I am still conflicted on the matter, but as I read the comments of others and took time to give it further consideration, I now find myself leaning strongly toward, 'No, it is not right.'
Though I have not developed a final position, my current (and primary) reasoning for opposing foreign participation in protests in Cambodia runs as follows:
These protests have the potential to generate significant long-term consequences for Cambodia, Cambodian society and the Cambodian people. The issues driving the protests have a considerable political component and the solutions are not universally agreed upon by Cambodians. Much more importantly, the consequences of such protests for Cambodia may be positive or negative or a mix. Most foreigners, especially short term visitors as these foreign protesters seem to be, will not be around to share those consequences. Whether they leave in the near future or when the effects of these protests take hold on Cambodia, they will leave. And regardless of whether they leave or not, they will always have the option of leaving and going home to their countries. Cambodia is not their home. As such, they do not share the same stake in Cambodia as the Cambodian citizens whose home will be affected and most of whom must remain in Cambodia and suffer (or enjoy) the effects on their country. As their stake in Cambodia is fundamentally different from citizens of Cambodia, these foreigners do not have the ethical right to join political and social protests in Cambodia, or for that matter, act as coordinators behind the protests.
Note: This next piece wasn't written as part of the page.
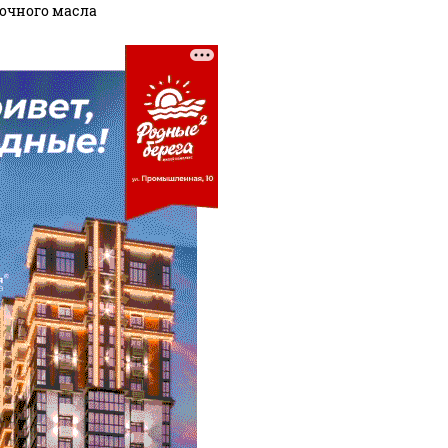
очного масла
This is not to say the foreigners should remain mute on matters of Cambodian politics and social justice. But there is a difference between being a critic, perhaps offering inspiration, and being an actor, trying to effect change oneself. Becoming directly and physically involved in Cambodian political affairs by joining such protests is an action akin to rights correctly reserved for citizens such as voting or running for office, and I would hold that foreigners who have no direct and inescapable stake in Cambodia, have no more ethical right to join protests in Cambodia than they do to vote in Cambodian elections. It is a step over the line.
I'm still mulling over this question of the ethics of foreigners participating in protests in Cambodia and invite others to express their thoughts and opinions on the matter.
Appeals Court Orders Release of 13 Boeung Kak Protesters
Cambodia Villages Stage Avatar Themed Protest
Boeung Kak lake residents arrested by police while on peaceful protest
Save Boeung Kak Lake website
Cambodia’s Land Crisis
* Edit: Just to be clear, these two people were at the protest as a journalist and as a bystander/observer, not as participants.